PROBLEM STATEMENT:
Beginning at the line that contains "БЪЛГАРСКА МОДА НА ОСКА", reproduce the entries below exactly, ending with the line that contains "superflavor surf forum reloaded". Omit each picture.

DATASET EXTRACT:
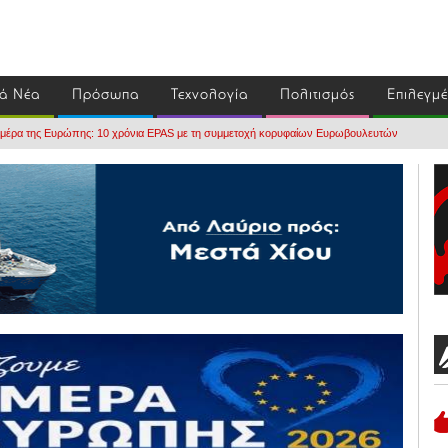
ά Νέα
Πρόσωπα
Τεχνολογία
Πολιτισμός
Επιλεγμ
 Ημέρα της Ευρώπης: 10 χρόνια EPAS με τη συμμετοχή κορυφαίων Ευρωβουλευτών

...

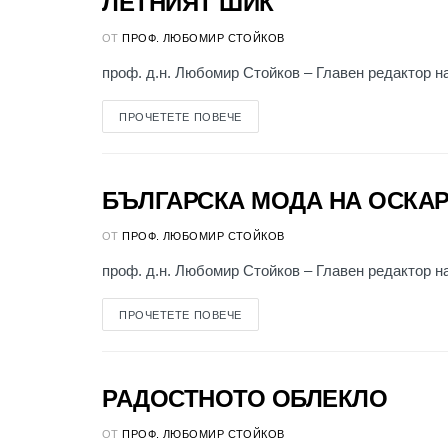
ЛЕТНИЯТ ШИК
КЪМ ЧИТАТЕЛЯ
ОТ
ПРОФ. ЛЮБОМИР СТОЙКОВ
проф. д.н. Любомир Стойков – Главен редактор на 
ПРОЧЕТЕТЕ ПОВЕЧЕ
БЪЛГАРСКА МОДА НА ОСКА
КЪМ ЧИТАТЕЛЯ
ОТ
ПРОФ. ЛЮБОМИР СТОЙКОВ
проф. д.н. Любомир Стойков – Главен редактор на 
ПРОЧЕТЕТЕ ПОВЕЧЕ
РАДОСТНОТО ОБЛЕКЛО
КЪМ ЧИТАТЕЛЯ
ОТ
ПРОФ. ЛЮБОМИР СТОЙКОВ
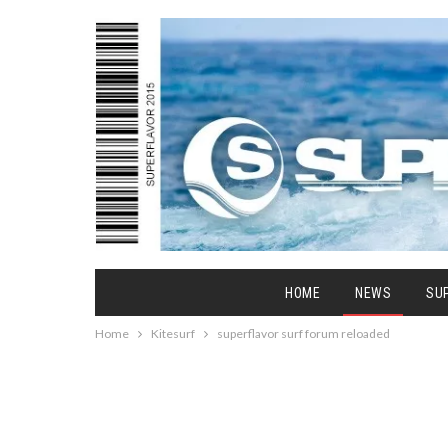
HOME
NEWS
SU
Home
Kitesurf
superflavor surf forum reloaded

---

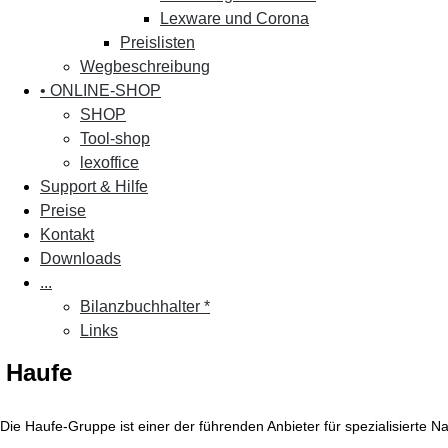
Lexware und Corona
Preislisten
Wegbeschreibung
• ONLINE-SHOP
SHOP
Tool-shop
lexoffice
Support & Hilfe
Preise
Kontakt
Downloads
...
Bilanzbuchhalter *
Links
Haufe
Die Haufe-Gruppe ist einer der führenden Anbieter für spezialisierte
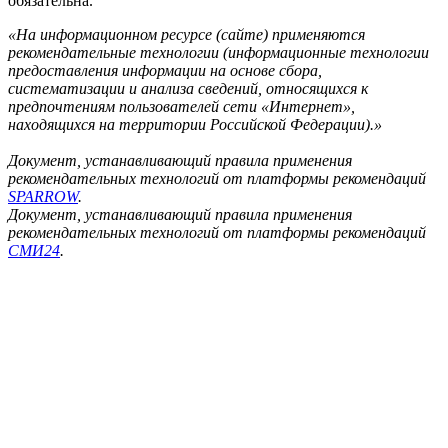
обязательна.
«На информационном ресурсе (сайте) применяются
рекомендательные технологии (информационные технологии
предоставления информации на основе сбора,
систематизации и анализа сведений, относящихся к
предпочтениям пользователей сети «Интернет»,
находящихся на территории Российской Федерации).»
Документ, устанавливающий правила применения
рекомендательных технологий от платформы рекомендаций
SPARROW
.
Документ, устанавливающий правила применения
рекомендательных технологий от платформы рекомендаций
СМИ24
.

SOLUTION:
БЪЛГАРСКА МОДА НА ОСКА
КЪМ ЧИТАТЕЛЯ
ОТ
ПРОФ. ЛЮБОМИР СТОЙКОВ
проф. д.н. Любомир Стойков – Главен редактор на 
ПРОЧЕТЕТЕ ПОВЕЧЕ
РАДОСТНОТО ОБЛЕКЛО
КЪМ ЧИТАТЕЛЯ
ОТ
ПРОФ. ЛЮБОМИР СТОЙКОВ
HOME
NEWS
SU
Home
Kitesurf
superflavor surf forum reloaded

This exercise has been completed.